Activity
Using the data beneath, show every line that includes the word "pritvor".

Data extracts below:

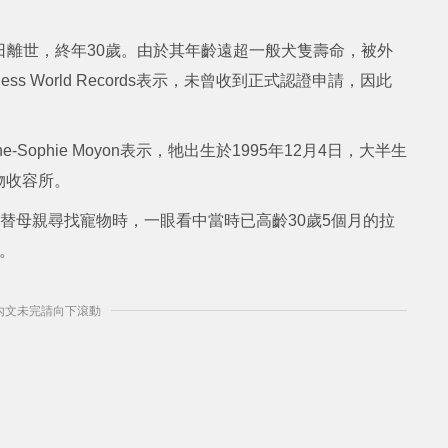
近日離世，終年30歲。由於其年齡遠超一般犬隻壽命，被外
s World Records表示，未曾收到正式認證申請，因此
ophie Moyon表示，牠出生於1995年12月4日，大半生
物收容所。
到收容所替母親尋找寵物時，一眼看中當時已高齡30歲5個月的拉
。
] 內文未完請向下滾動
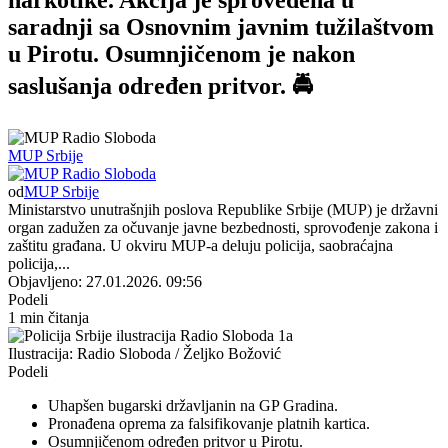
saradnji sa Osnovnim javnim tužilaštvom
u Pirotu. Osumnjičenom je nakon
saslušanja određen pritvor. 🚔
MUP Srbije
od
MUP Srbije
Ministarstvo unutrašnjih poslova Republike Srbije (MUP) je državni
organ zadužen za očuvanje javne bezbednosti, sprovođenje zakona i
zaštitu građana. U okviru MUP-a deluju policija, saobraćajna
policija,...
Objavljeno: 27.01.2026. 09:56
Podeli
1 min čitanja
Ilustracija: Radio Sloboda / Željko Božović
Podeli
Uhapšen bugarski državljanin na GP Gradina.
Pronađena oprema za falsifikovanje platnih kartica.
Osumnjičenom određen pritvor u Pirotu.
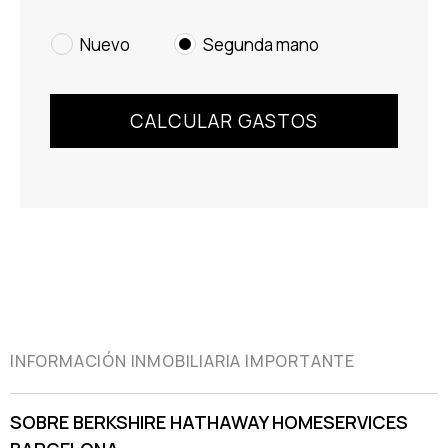
Nuevo
Segunda mano
INFORMACIÓN INMOBILIARIA IMPORTANTE
SOBRE BERKSHIRE HATHAWAY HOMESERVICES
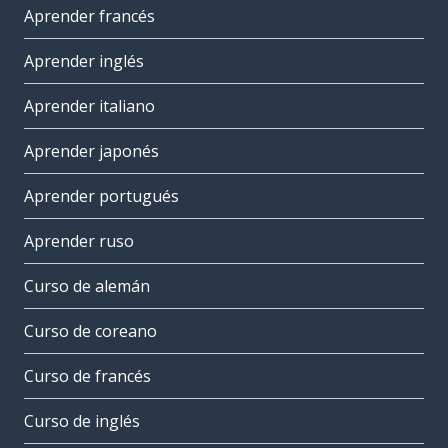
Aprender francés
Aprender inglés
Aprender italiano
Aprender japonés
Aprender portugués
Aprender ruso
Curso de alemán
Curso de coreano
Curso de francés
Curso de inglés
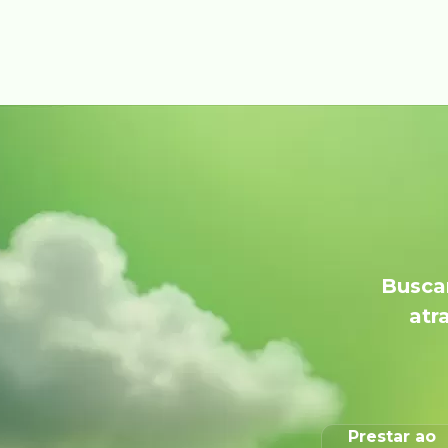
Buscam
atr
Prestar ao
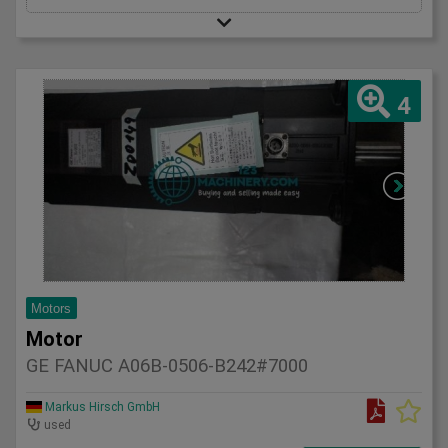
4
Motors
Motor
GE FANUC A06B-0506-B242#7000
Markus Hirsch GmbH
used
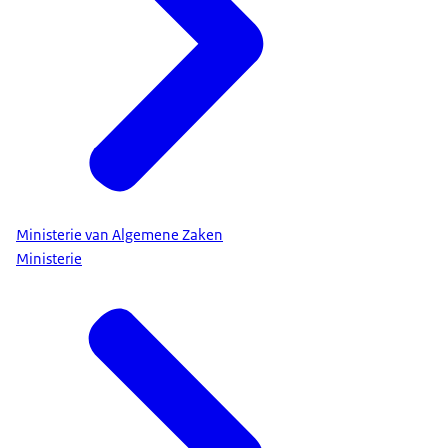
Ministerie van Algemene Zaken
Ministerie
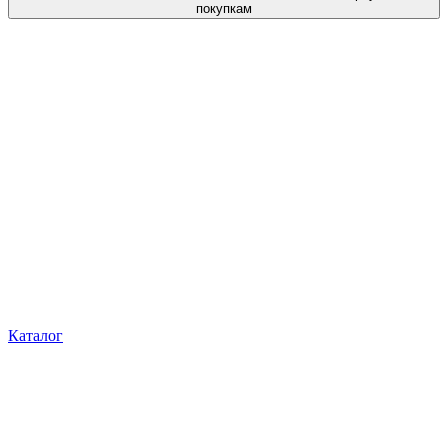
покупкам
Каталог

End of Data extracts.

Answer area
saslušanja određen pritvor. 🚔
Osumnjičenom određen pritvor u Pirotu.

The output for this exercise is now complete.